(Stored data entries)
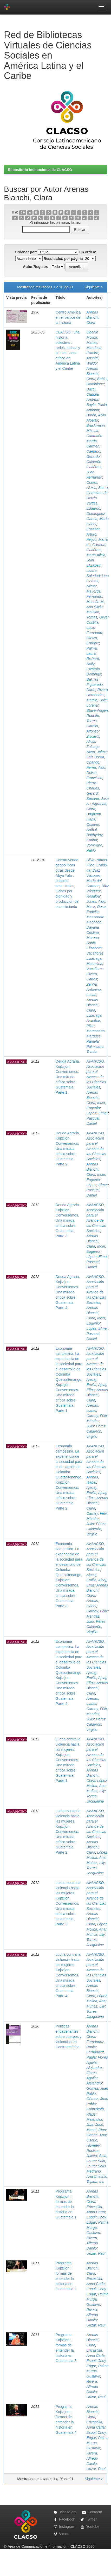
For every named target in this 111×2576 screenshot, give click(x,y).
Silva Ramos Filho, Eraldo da (97, 865)
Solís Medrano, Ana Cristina (96, 2171)
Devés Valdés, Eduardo (93, 503)
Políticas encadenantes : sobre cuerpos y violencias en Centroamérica (69, 2036)
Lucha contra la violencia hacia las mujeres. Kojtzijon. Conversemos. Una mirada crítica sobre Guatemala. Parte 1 (68, 1760)
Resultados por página (63, 259)
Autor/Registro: (36, 267)
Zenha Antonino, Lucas (94, 989)
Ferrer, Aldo (96, 767)
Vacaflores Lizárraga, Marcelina (95, 958)
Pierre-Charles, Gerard (93, 788)
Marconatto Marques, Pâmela (96, 1036)
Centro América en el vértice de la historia (68, 317)
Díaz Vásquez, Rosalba (98, 891)
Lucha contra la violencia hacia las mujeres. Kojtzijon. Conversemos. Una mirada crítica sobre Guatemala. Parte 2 (68, 1831)
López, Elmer (97, 1113)
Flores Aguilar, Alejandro (97, 2062)
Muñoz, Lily (96, 1791)
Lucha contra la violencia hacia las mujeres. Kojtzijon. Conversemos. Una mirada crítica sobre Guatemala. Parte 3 (68, 1903)
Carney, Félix (97, 1416)
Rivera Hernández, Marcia (97, 695)
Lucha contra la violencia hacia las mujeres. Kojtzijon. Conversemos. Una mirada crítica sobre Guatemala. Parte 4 (68, 1975)
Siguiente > (94, 287)
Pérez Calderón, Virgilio (96, 1431)
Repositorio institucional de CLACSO (40, 170)
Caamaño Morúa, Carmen (94, 441)
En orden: (87, 252)
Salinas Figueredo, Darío (95, 684)
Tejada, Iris (95, 2182)
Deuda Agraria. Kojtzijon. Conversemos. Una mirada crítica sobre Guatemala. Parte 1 (68, 1076)
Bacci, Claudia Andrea (93, 394)
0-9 (23, 212)
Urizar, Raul (96, 2253)
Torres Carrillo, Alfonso (93, 726)
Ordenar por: (26, 252)
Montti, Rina (96, 2130)
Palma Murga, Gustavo (98, 2227)
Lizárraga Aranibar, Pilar (94, 1020)
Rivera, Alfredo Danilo (92, 2243)
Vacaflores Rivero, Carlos (95, 974)
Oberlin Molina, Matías (92, 337)
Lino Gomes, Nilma (98, 581)
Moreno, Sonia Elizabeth (94, 943)
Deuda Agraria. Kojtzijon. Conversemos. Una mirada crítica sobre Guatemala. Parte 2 (68, 1148)
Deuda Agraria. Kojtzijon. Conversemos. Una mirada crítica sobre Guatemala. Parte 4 (68, 1292)
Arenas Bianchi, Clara (93, 317)
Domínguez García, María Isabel (98, 518)
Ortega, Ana (96, 2135)
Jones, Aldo (96, 901)
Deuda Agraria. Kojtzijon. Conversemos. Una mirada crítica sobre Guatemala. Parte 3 (68, 1220)
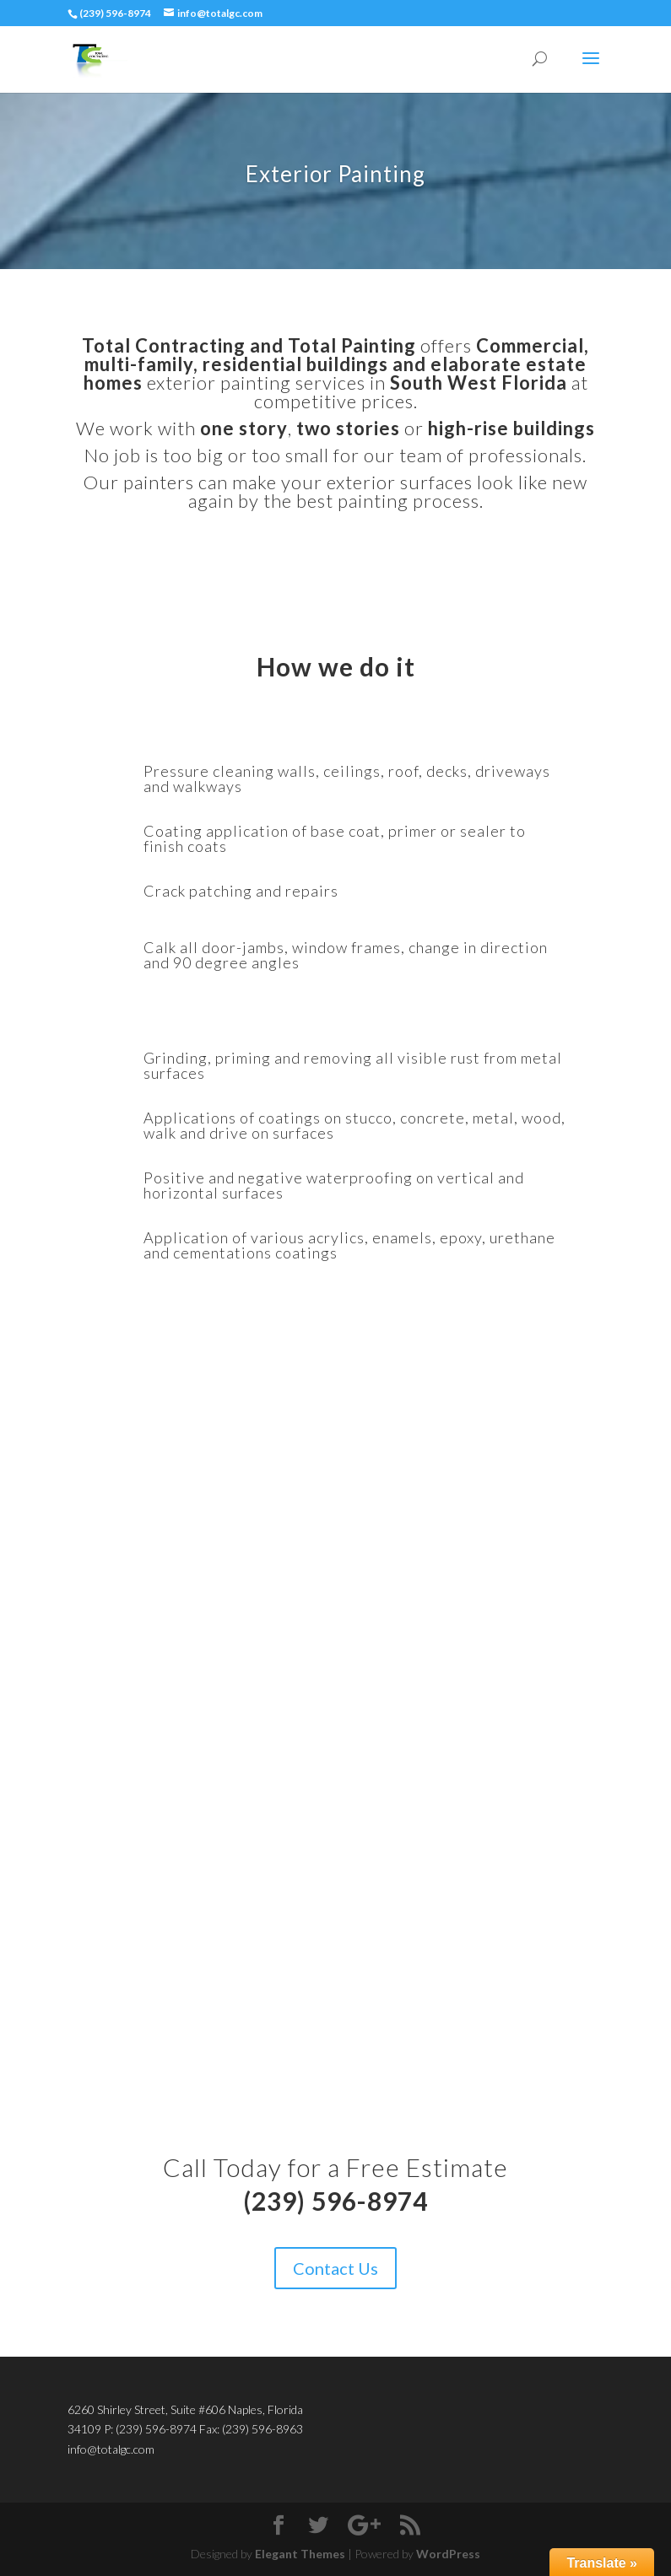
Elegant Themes (300, 2553)
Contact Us (335, 2268)
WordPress (448, 2553)
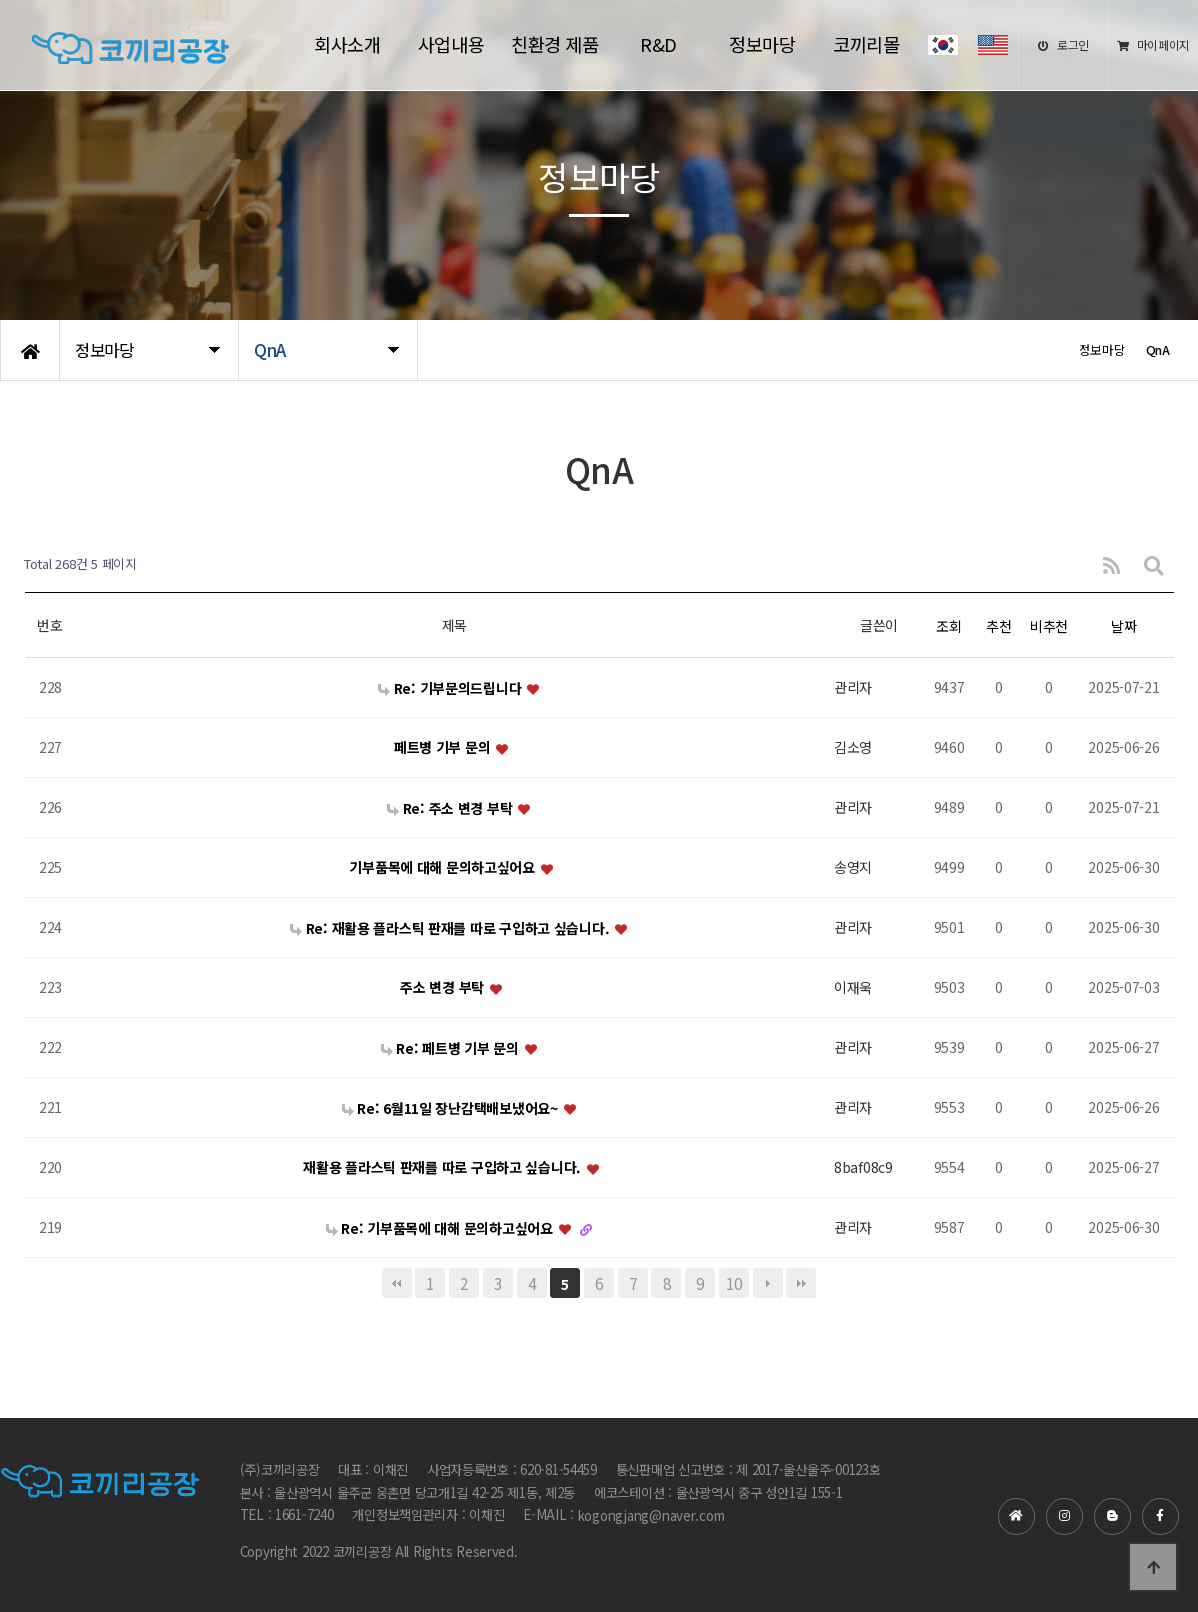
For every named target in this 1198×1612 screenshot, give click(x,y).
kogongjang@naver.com (651, 1516)
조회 (948, 626)
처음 (397, 1283)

§ Problem details
Reproduce all lines above exactly. Leave the images out.

§ Task response
For every named target in this 111×2576 screenshot, give click(x,y).
Silva Ramos Filho, Eraldo da (97, 865)
Solís Medrano, Ana Cristina (96, 2171)
Devés Valdés, Eduardo (93, 503)
Políticas encadenantes : sobre cuerpos y violencias en Centroamérica (69, 2036)
Lucha contra la violencia hacia las mujeres. Kojtzijon. Conversemos. Una mirada crítica sobre Guatemala. Parte 1 (68, 1760)
Resultados por página (63, 259)
Autor/Registro: (36, 267)
Zenha Antonino, Lucas (94, 989)
Ferrer, Aldo (96, 767)
Vacaflores Lizárraga, Marcelina (95, 958)
Pierre-Charles, Gerard (93, 788)
Marconatto Marques, Pâmela (96, 1036)
Centro América en el vértice de la historia (68, 317)
Díaz Vásquez, Rosalba (98, 891)
Lucha contra la violencia hacia las mujeres. Kojtzijon. Conversemos. Una mirada crítica sobre Guatemala. Parte 2 (68, 1831)
López, Elmer (97, 1113)
Flores Aguilar, Alejandro (97, 2062)
Muñoz, Lily (96, 1791)
Lucha contra la violencia hacia las mujeres. Kojtzijon. Conversemos. Una mirada crítica sobre Guatemala. Parte 3 (68, 1903)
Carney, Félix (97, 1416)
Rivera Hernández, Marcia (97, 695)
Lucha contra la violencia hacia las mujeres. Kojtzijon. Conversemos. Una mirada crítica sobre Guatemala. Parte 4 (68, 1975)
Siguiente > (94, 287)
Pérez Calderón, Virgilio (96, 1431)
Repositorio institucional de CLACSO (40, 170)
Caamaño Morúa, Carmen (94, 441)
En orden: (87, 252)
Salinas Figueredo, Darío (95, 684)
Tejada, Iris (95, 2182)
Deuda Agraria. Kojtzijon. Conversemos. Una mirada crítica sobre Guatemala. Parte 1 (68, 1076)
Bacci, Claudia Andrea (93, 394)
0-9 (23, 212)
Urizar, Raul (96, 2253)
Torres Carrillo, Alfonso (93, 726)
Ordenar por: (26, 252)
Montti, Rina (96, 2130)
Palma Murga, Gustavo (98, 2227)
Lizárraga Aranibar, Pilar (94, 1020)
Rivera, Alfredo Danilo (92, 2243)
Vacaflores Rivero, Carlos (95, 974)
Oberlin Molina, Matías (92, 337)
Lino Gomes, Nilma (98, 581)
Moreno, Sonia Elizabeth (94, 943)
Deuda Agraria. Kojtzijon. Conversemos. Una mirada crítica sobre Guatemala. Parte 2 (68, 1148)
Deuda Agraria. Kojtzijon. Conversemos. Una mirada crítica sobre Guatemala. Parte 4 (68, 1292)
Arenas Bianchi, Clara (93, 317)
Domínguez García, María Isabel (98, 518)
Ortega, Ana (96, 2135)
Jones, Aldo (96, 901)
Deuda Agraria. Kojtzijon. Conversemos. Una mirada crítica sobre Guatemala. Parte 3 (68, 1220)
Elegant Themes (300, 2553)
Contact Us (335, 2268)
WordPress (448, 2553)
For every named target in this 1198×1612 screenshot, give click(x,y).
kogongjang@naver.com (651, 1516)
조회 (948, 626)
처음 (397, 1283)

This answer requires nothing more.